Unlike the WCLJ, the Board did not find that FELA was inapplicable due to claimant's employment with CTS as opposed to CSX (see 45 USC § 51; Kelley v Southern Pac. Co., 419 US 318, 323-326 ; Taylor v New York Cent. R.R. Co., 294 NY 397, 403-404 , cert denied 326 US 786 ). The Board instead determined that it could exercise jurisdiction over the workers' compensation claim because claimant had chosen that course instead of pursuing her rights under FELA [FN1]. Having apparently found FELA to be applicable, however, the Board needed to further find that CTS and the Uninsured Employers' Fund, acting as the workers' compensation carrier for CTS pursuant to Workers' Compensation Law § 26-a, had waived their "federal rights and remedies" under FELA (Matter of Hyde v New York City Dept. of Transp., 37 AD3d at 893; see Matter of Ahern v South Buffalo Ry. Co., 303 NY at 555). It is unclear whether the Board could find such a waiver given that a potential employer, CSX, was removed from notice of the claim, leading both CTS and the Uninsured Employers' Fund to argue that CSX was claimant's employer and that the Board therefore lacked jurisdiction to act pursuant to FELA. Regardless, "any review of that issue would . . . be 'premised upon speculation rather than upon the controlling substantial evidence standard'" (Matter of Searfoss v [*3]Anchor Glass Container Corp., 78 AD3d 1368, 1369 , quoting Matter of Patterson v Long Is. Jewish Med. Ctr., 296 AD2d 774, 776 ), and we accordingly remit so that the Board may determine "whether there has been a waiver by all parties" (Matter of Morris v Cleanco Indus. Servs., 84 AD2d 592, 593 ; see Matter of Meachem v New York Cent. R.R. Co., 8 NY2d at 299).

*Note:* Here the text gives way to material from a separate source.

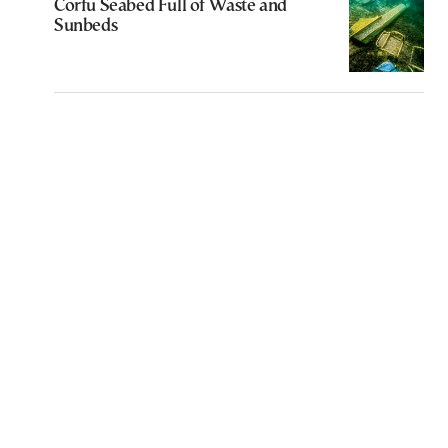
Corfu Seabed Full of Waste and
Sunbeds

Garry, P.J., Lynch, Aarons and Pritzker, JJ., concur.
ORDERED that the amended decision is reversed, without costs, and matter remitted to the Workers' Compensation Board for further proceedings not inconsistent with this Court's decision.Footnotes
Footnote 1: This may not be accurate since CTS advises us, without contradiction, that it subsequently learned of a pending FELA action commenced by claimant against CSX in Florida.